6 Tips for a Greener Move

Because of the stress and pressure felt when moving, it’s pretty common for people to rush through the process and focus on getting it done. In fact, a lot of people take an “at all costs” approach; they’ll do whatever it takes to make the process as cheap and fast as possible. Don’t be one of those people. It doesn’t take much effort to turn a standard move into an eco-friendly move.


1. Maximize Each Trip

When moving across town, it’s imperative that you make as few trips as possible. Each trip requires more gas, more emissions, and more waste, and more time.

If you’re taking your personal vehicle, consider pulling a trailer behind it. You’d be surprised how much stuff you can fit into a small trailer. Not only will it make your move greener, but it’ll also save you a lot of time.

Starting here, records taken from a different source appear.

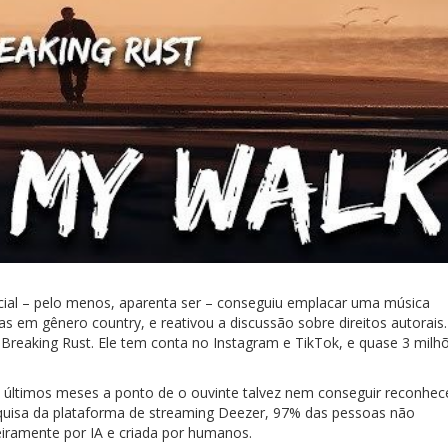
ficial – pelo menos, aparenta ser – conseguiu emplacar uma música
s em gênero country, e reativou a discussão sobre direitos autorais
al Breaking Rust. Ele tem conta no Instagram e TikTok, e quase 3 milh
 últimos meses a ponto de o ouvinte talvez nem conseguir reconhec
esquisa da plataforma de streaming Deezer, 97% das pessoas não
eiramente por IA e criada por humanos.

2. Donate Things You Don’t Want to Keep

The longer you live somewhere, the more junk you accumulate. This isn’t always obvious until you start packing for a big move. Instead of bringing all of these things with you to your next home, get rid of the stuff you don’t need! If the items are useful, donate them. If the items don’t have much value, toss them.

3. Reuse Moving Boxes

Not only are moving boxes expensive, but they’re also wasteful. If you need a bunch of cardboard boxes, consider looking around on Craigslist, asking friends, or checking the dumpsters behind stores. You can usually find a bunch of recycled boxes of all different shapes and sizes. Here are 12 places you can get them for free.


4. Get Creative With Packing

Who says you need moving boxes? You may find that it’s possible to do most of your move without all that cardboard. Things like storage containers, trashcans, filing cabinets, buckets, and dressers can all store items. Blankets and sheets can be used in lieu of bubble wrap to prevent your items from getting damaged.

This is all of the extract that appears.